Like the European Convention on Human Rights on which this case depended, the New Zealand Bill of Rights includes a right to life. Lawyers for Climate Action NZ argue that a similar positive legal obligation also applies in New Zealand and that decisions inconsistent with protection of the right to life are unlawful.

Te Tiriti o Waitangi

Article 2 of Te Tiriti o Waitangi protects Māori tino rangatiratanga over Māori whenua, kāinga, and taonga, which extends to climate and the environment.

In 2013, the Supreme Court in NZ Māori Council v Attorney General held that Te Tiriti imposed a duty on the Crown to actively protect Māori use of their lands and waters to the fullest extent practicable.

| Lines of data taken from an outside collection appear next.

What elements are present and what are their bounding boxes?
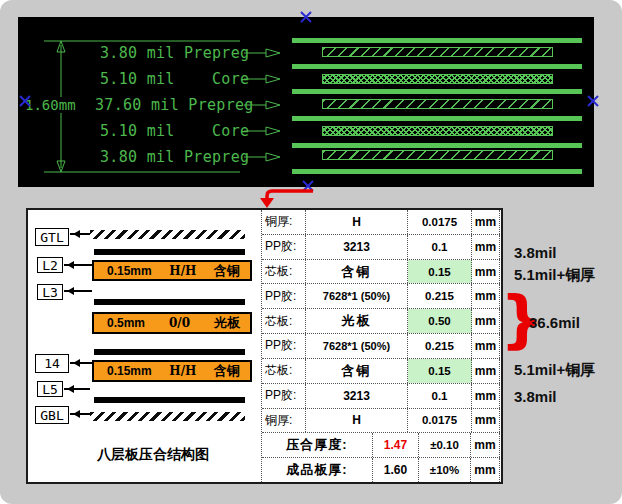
copper-foil-bar	[94, 249, 245, 255]
row-material: 含铜	[306, 359, 408, 383]
layer-row-label: 5.10 mil Core	[100, 122, 249, 140]
row-unit: mm	[472, 260, 500, 284]
table-row: PP胶: 7628*1 (50%) 0.215 mm	[262, 284, 500, 309]
copper-layer-bar	[292, 143, 582, 148]
summary-tolerance: ±0.10	[419, 433, 471, 457]
row-material: H	[306, 409, 408, 433]
tag-arrow-icon	[70, 233, 90, 235]
row-label: PP胶:	[262, 235, 306, 259]
summary-value: 1.47	[373, 433, 419, 457]
layer-row-label: 3.80 mil Prepreg	[100, 44, 249, 62]
row-unit: mm	[472, 409, 500, 433]
row-material: 含铜	[306, 260, 408, 284]
row-label: 芯板:	[262, 309, 306, 333]
row-unit: mm	[472, 235, 500, 259]
core-thickness: 0.15mm	[107, 364, 152, 378]
tag-arrow-icon	[70, 362, 92, 364]
core-layer-bar	[322, 74, 553, 84]
row-value: 0.50	[408, 309, 472, 333]
row-label: PP胶:	[262, 384, 306, 408]
outer-copper-hatch-bar	[90, 230, 245, 239]
row-material: 7628*1 (50%)	[306, 284, 408, 308]
row-label: 铜厚:	[262, 409, 306, 433]
core-copper-weight: 0/0	[169, 316, 190, 330]
stackup-detail-panel: GTL L2 L3 14 L5 GBL 0.15mm H/H 含铜 0.5mm …	[26, 208, 503, 484]
core-board-type: 光板	[214, 314, 240, 332]
copper-foil-bar	[94, 349, 245, 355]
diagram-caption: 八层板压合结构图	[53, 446, 253, 464]
annotation-thickness: 5.1mil+铜厚	[514, 361, 595, 380]
prepreg-layer-bar	[322, 99, 553, 109]
copper-layer-bar	[292, 116, 582, 121]
core-board-type: 含铜	[214, 262, 240, 280]
layer-row-label: 5.10 mil Core	[100, 70, 249, 88]
table-row: PP胶: 7628*1 (50%) 0.215 mm	[262, 334, 500, 359]
tag-arrow-icon	[64, 388, 90, 390]
core-copper-weight: H/H	[169, 264, 196, 278]
row-material: 光板	[306, 309, 408, 333]
row-value: 0.15	[408, 260, 472, 284]
core-block: 0.15mm H/H 含铜	[92, 260, 252, 281]
stackup-table: 铜厚: H 0.0175 mm PP胶: 3213 0.1 mm 芯板: 含铜 …	[261, 210, 500, 482]
table-row: 芯板: 光板 0.50 mm	[262, 309, 500, 334]
prepreg-layer-bar	[322, 47, 553, 57]
row-label: 芯板:	[262, 260, 306, 284]
row-unit: mm	[472, 284, 500, 308]
core-block: 0.5mm 0/0 光板	[92, 312, 252, 334]
tag-arrow-icon	[64, 290, 92, 292]
row-value: 0.0175	[408, 409, 472, 433]
row-material: H	[306, 210, 408, 234]
grip-mark-icon	[587, 95, 599, 107]
layer-row-label: 3.80 mil Prepreg	[100, 148, 249, 166]
row-material: 7628*1 (50%)	[306, 334, 408, 358]
summary-unit: mm	[471, 433, 500, 457]
layer-tag-l3: L3	[37, 284, 63, 300]
row-label: PP胶:	[262, 334, 306, 358]
table-row: 铜厚: H 0.0175 mm	[262, 409, 500, 434]
row-value: 0.215	[408, 284, 472, 308]
summary-tolerance: ±10%	[419, 458, 471, 482]
annotation-thickness: 36.6mil	[529, 314, 580, 331]
core-thickness: 0.15mm	[107, 264, 152, 278]
row-label: 铜厚:	[262, 210, 306, 234]
copper-layer-bar	[292, 89, 582, 94]
outer-copper-hatch-bar	[90, 412, 245, 421]
summary-label: 压合厚度:	[262, 433, 373, 457]
summary-label: 成品板厚:	[262, 458, 373, 482]
layer-tag-l2: L2	[37, 257, 63, 273]
table-row: 芯板: 含铜 0.15 mm	[262, 260, 500, 285]
tag-arrow-icon	[64, 264, 92, 266]
copper-foil-bar	[94, 397, 245, 403]
tag-arrow-icon	[70, 413, 90, 415]
row-unit: mm	[472, 359, 500, 383]
prepreg-layer-bar	[322, 150, 553, 160]
table-row: 芯板: 含铜 0.15 mm	[262, 359, 500, 384]
copper-foil-bar	[94, 299, 245, 305]
core-block: 0.15mm H/H 含铜	[92, 360, 252, 382]
layer-tag-gtl: GTL	[35, 228, 69, 246]
grip-mark-icon	[300, 11, 312, 23]
total-thickness-label: 1.60mm	[24, 97, 77, 113]
core-layer-bar	[322, 126, 553, 136]
layer-tag-l5: L5	[37, 381, 63, 397]
summary-value: 1.60	[373, 458, 419, 482]
summary-row: 压合厚度: 1.47 ±0.10 mm	[262, 433, 500, 458]
row-unit: mm	[472, 309, 500, 333]
layer-tag-gbl: GBL	[35, 406, 69, 424]
annotation-thickness: 3.8mil	[514, 244, 557, 261]
row-unit: mm	[472, 210, 500, 234]
row-value: 0.0175	[408, 210, 472, 234]
copper-layer-bar	[292, 64, 582, 69]
stackup-document: 3.80 mil Prepreg 5.10 mil Core 37.60 mil…	[0, 0, 622, 504]
row-value: 0.1	[408, 235, 472, 259]
row-material: 3213	[306, 235, 408, 259]
row-value: 0.15	[408, 359, 472, 383]
row-value: 0.215	[408, 334, 472, 358]
grip-mark-icon	[19, 95, 31, 107]
table-row: 铜厚: H 0.0175 mm	[262, 210, 500, 235]
summary-unit: mm	[471, 458, 500, 482]
row-value: 0.1	[408, 384, 472, 408]
core-copper-weight: H/H	[169, 364, 196, 378]
core-board-type: 含铜	[214, 362, 240, 380]
copper-layer-bar	[292, 38, 582, 43]
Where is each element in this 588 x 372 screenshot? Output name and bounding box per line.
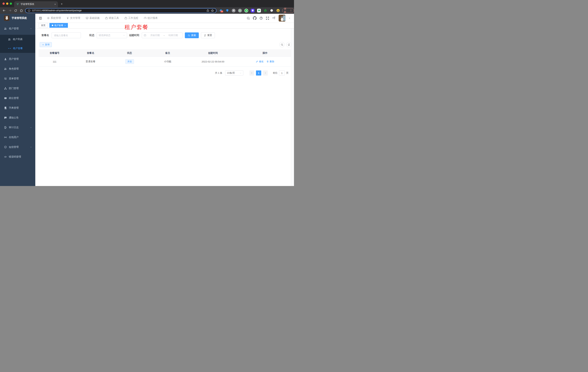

The Waitangi Tribunal, in Wai 262, found that Te Tiriti imposes a duty of active protection of the environment and a duty to recognize the continuing role of Māori as kaitiaki of environmental taonga.

Two claims are pending, one in the Waitangi Tribunal (Wai 2607) and one in the High Court (Smith v Attorney General) alleging breaches of the Crown’s obligation to take positive action to protect Māori against the threat of climate change. 

To sum up, Lawyers for Climate Action NZ hold that Ministers must take our obligation under the Paris Agreement to pursue efforts to limit global warming to 1.5ºC into account; that they must comply with the Crown’s obligation to Māori under Te Tiriti to protect against climate change; that they must take into account the 2050 target and successive carbon budgets, as set out in the Zero Carbon Act; and that they must act consistently with the right to life. Failure to do so will make their decisions unlawful.